Harnessing the periplasm of bacteria to develop biocatalyst for biosynthesis of highly pure chemicals.

Although biocatalytic transformation has shown great promise in chemical synthesis, there remain significant challenges in controlling high selectivity without the formation of undesirable by-products. For instance, few attempts to construct biocatalysts for de novo synthesis of pure flavin mononucleotide (FMN) have been successful, due to riboflavin (RF) accumulating in the cytoplasm and being secreted with FMN. To address this problem, we show here a novel biosynthesis strategy, compartmentalizing the final FMN biosynthesis step in the periplasm of an engineered Escherichia coli strain.

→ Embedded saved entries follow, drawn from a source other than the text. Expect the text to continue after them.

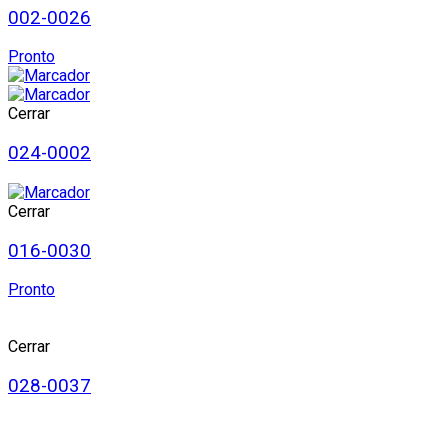
002-0026
Pronto
Cerrar
024-0002
Cerrar
016-0030
Pronto
Cerrar
028-0037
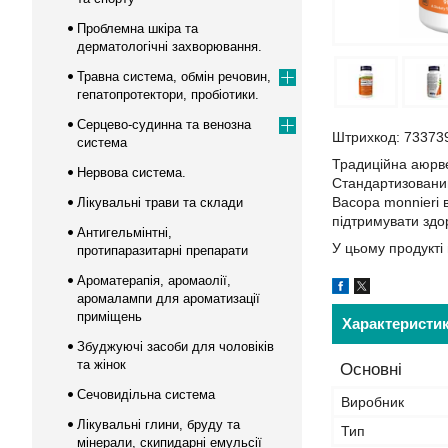
Проблемна шкіра та
дерматологічні захворювання.
Травна система, обмін речовин,
гепатопротектори, пробіотики.
Серцево-судинна та венозна
Штрихкод: 73373
система
Традиційна аюрв
Нервова система.
Стандартизовани
Bacopa monnieri 
Лікувальні трави та склади
підтримувати здо
Антигельмінтні,
У цьому продукті
протипаразитарні препарати
Ароматерапія, аромаолії,
аромалампи для ароматизації
приміщень
Характеристи
Збуджуючі засоби для чоловіків
та жінок
Основні
Сечовидільна система
Виробник
Лікувальні глини, бруду та
Тип
мінерали, скипидарні емульсії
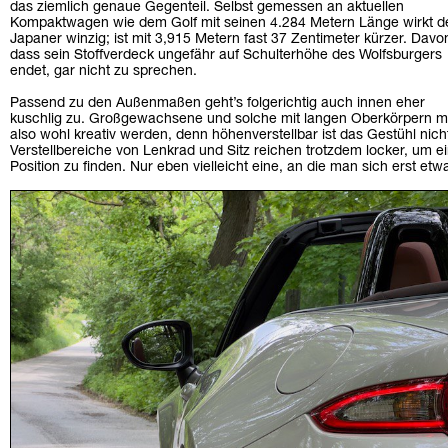
das ziemlich genaue Gegenteil. Selbst gemessen an aktuellen
Kompaktwagen wie dem Golf mit seinen 4.284 Metern Länge wirkt d
Japaner winzig; ist mit 3,915 Metern fast 37 Zentimeter kürzer. Davo
dass sein Stoffverdeck ungefähr auf Schulterhöhe des Wolfsburgers
endet, gar nicht zu sprechen.
Passend zu den Außenmaßen geht’s folgerichtig auch innen eher
kuschlig zu. Großgewachsene und solche mit langen Oberkörpern mü
also wohl kreativ werden, denn höhenverstellbar ist das Gestühl nich
Verstellbereiche von Lenkrad und Sitz reichen trotzdem locker, um 
Position zu finden. Nur eben vielleicht eine, an die man sich erst 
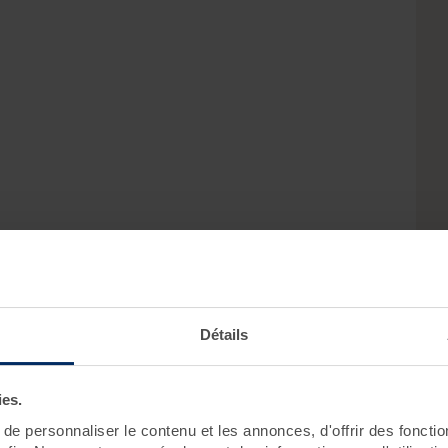
Détails
ies.
e personnaliser le contenu et les annonces, d'offrir des fonctio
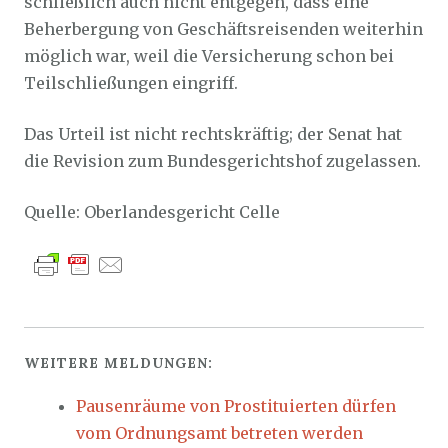
schließlich auch nicht entgegen, dass eine
Beherbergung von Geschäftsreisenden weiterhin
möglich war, weil die Versicherung schon bei
Teilschließungen eingriff.
Das Urteil ist nicht rechtskräftig; der Senat hat
die Revision zum Bundesgerichtshof zugelassen.
Quelle: Oberlandesgericht Celle
WEITERE MELDUNGEN:
Pausenräume von Prostituierten dürfen
vom Ordnungsamt betreten werden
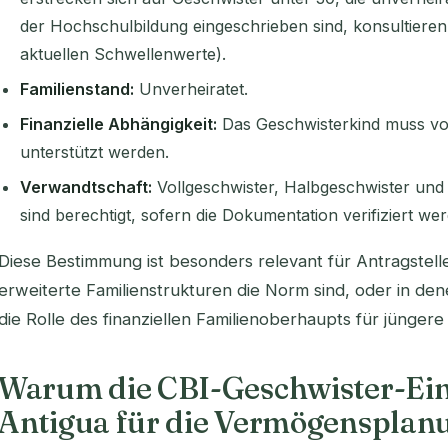
der Hochschulbildung eingeschrieben sind, konsultieren 
aktuellen Schwellenwerte).
Familienstand:
Unverheiratet.
Finanzielle Abhängigkeit:
Das Geschwisterkind muss vom
unterstützt werden.
Verwandtschaft:
Vollgeschwister, Halbgeschwister und 
sind berechtigt, sofern die Dokumentation verifiziert we
Diese Bestimmung ist besonders relevant für Antragstell
erweiterte Familienstrukturen die Norm sind, oder in den
die Rolle des finanziellen Familienoberhaupts für jüngere
Warum die CBI-Geschwister-Ein
Antigua für die Vermögensplanun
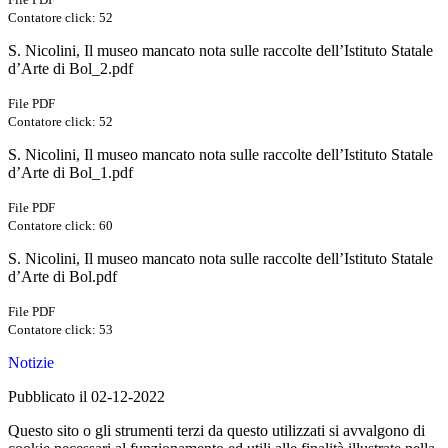
Contatore click: 52
S. Nicolini, Il museo mancato nota sulle raccolte dell’Istituto Statale
d’Arte di Bol_2.pdf
File PDF
Contatore click: 52
S. Nicolini, Il museo mancato nota sulle raccolte dell’Istituto Statale
d’Arte di Bol_1.pdf
File PDF
Contatore click: 60
S. Nicolini, Il museo mancato nota sulle raccolte dell’Istituto Statale
d’Arte di Bol.pdf
File PDF
Contatore click: 53
Notizie
Pubblicato il 02-12-2022
Questo sito o gli strumenti terzi da questo utilizzati si avvalgono di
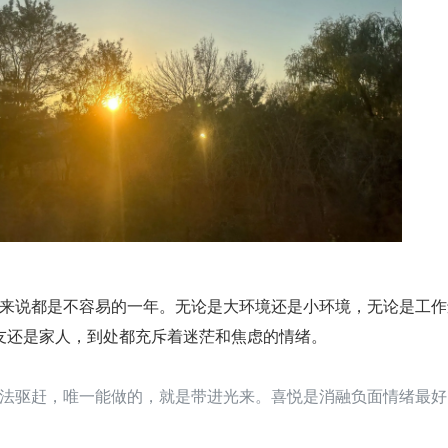
数人来说都是不容易的一年。无论是大环境还是小环境，无论是工
友还是家人，到处都充斥着迷茫和焦虑的情绪。
法驱赶，唯一能做的，就是带进光来。喜悦是消融负面情绪最好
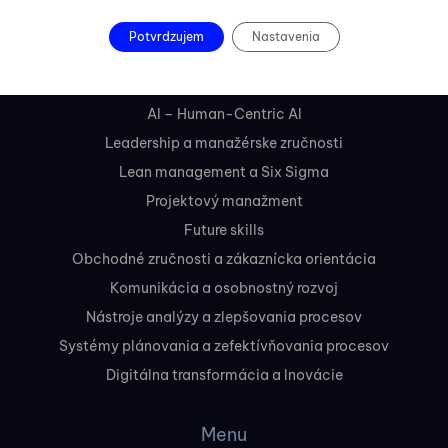
Kurzy
Potvrdzujem
Nastavenia
AI – Core Skills
AI- Business Applications
AI – Human-Centric AI
Leadership a manažérske zručnosti
Lean management a Six Sigma
Projektový manažment
Future skills
Obchodné zručnosti a zákaznícka orientácia
Komunikácia a osobnostný rozvoj
Nástroje analýzy a zlepšovania procesov
Systémy plánovania a zefektívňovania procesov
Digitálna transformácia a Inovácie
Menu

This construct is able to overproduce FMN with high specificity (92.4% of total excreted flavins). Such a biosynthesis approach allows isolation of the final biosynthesis step from the cytoplasm to eliminate undesirable byproducts, providing a new route to develop biocatalysts for the synthesis of highpurity chemicals. IMPORTANCE The periplasm of Gram-negative bacterial hosts is engineered to compartmentalize the final biosynthesis step from the cytoplasm. This strategy is promising for the overproduction of high-value products with high specificity. We demonstrate the successful implementation of this strategy in microbial production of highly pure FMN.